Hybrid structures

As a rule, we would like to use multilists if the number of records per (K,KV) pair is small, principally because of the overhead cost for inverted lists, and inverted lists if it is large, principally because of the reduced cost of intersection queries. Two schemes try to compromise.

Hybrid list organization uses multilists for short (K,KV) lists, and inverted lists for long lists. This requires making more use of the count field in the KV header node, and keeping a tag there to signal which type of list is used. In the simplest implementation, the decision is made on a single length threshold t ; this can cause problems if insertions and deletions make the length flip-flop across the threshold.

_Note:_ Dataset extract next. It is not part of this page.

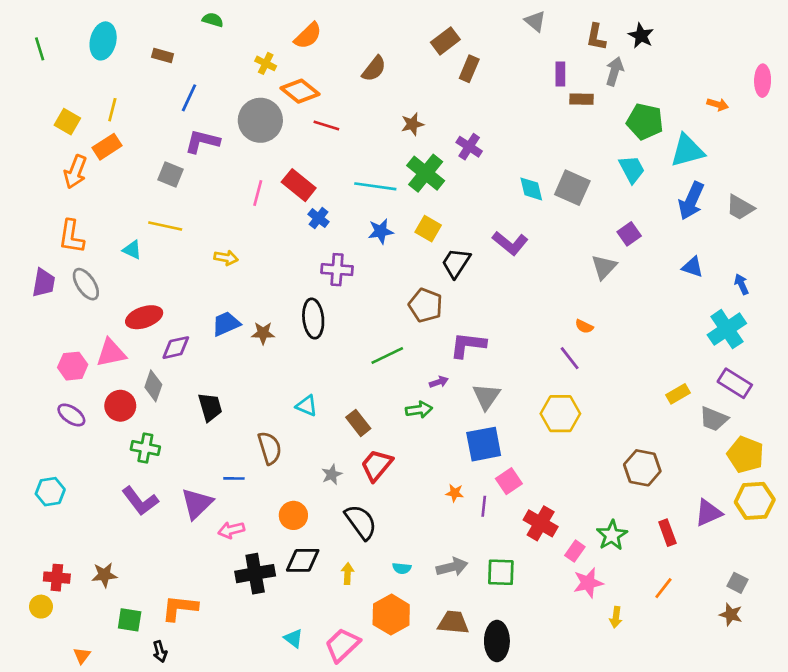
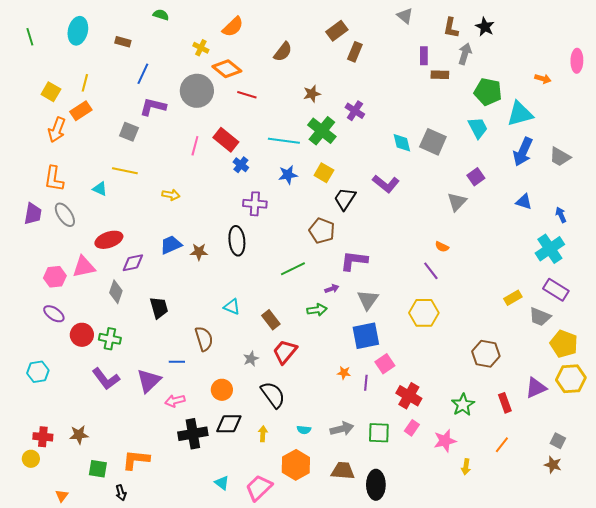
red circle: (120, 406) -> (82, 335), moved
pink rectangle: (575, 551) -> (412, 428), moved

A more sophisticated implementation would use two thresholds, hi and lo --- a list which gets longer than hi is converted to an inverted list, and one which gets shorter than lo to a multilist --- guaranteeing that at least hi - low insertions/deletions occur between changes.

In a hybrid list organization, queries entirely involving inverted lists are handled by inverted list methods; those involving multilists by multilist methods.

Exercise: How should a query involving both inverted lists and multilists be handled? Your answer may depend on the form of the list.

Cellular multilists attempt to increase the efficiency of multilists by maintaining a list of lists, where each list belongs to a particular "cell". The cells used are independent of the key and key value, and typically correspond to physical structures such as cylinders of a disk, or pages of virtual memory. Intersections are speeded up in two ways. First, instead of using the list with global minimum size, we can use the smaller list in each cell --- conceivably even determining that an intersection is empty. Second, by keeping all pointers into the same physical region, we reduce the cost of the physical access to memory.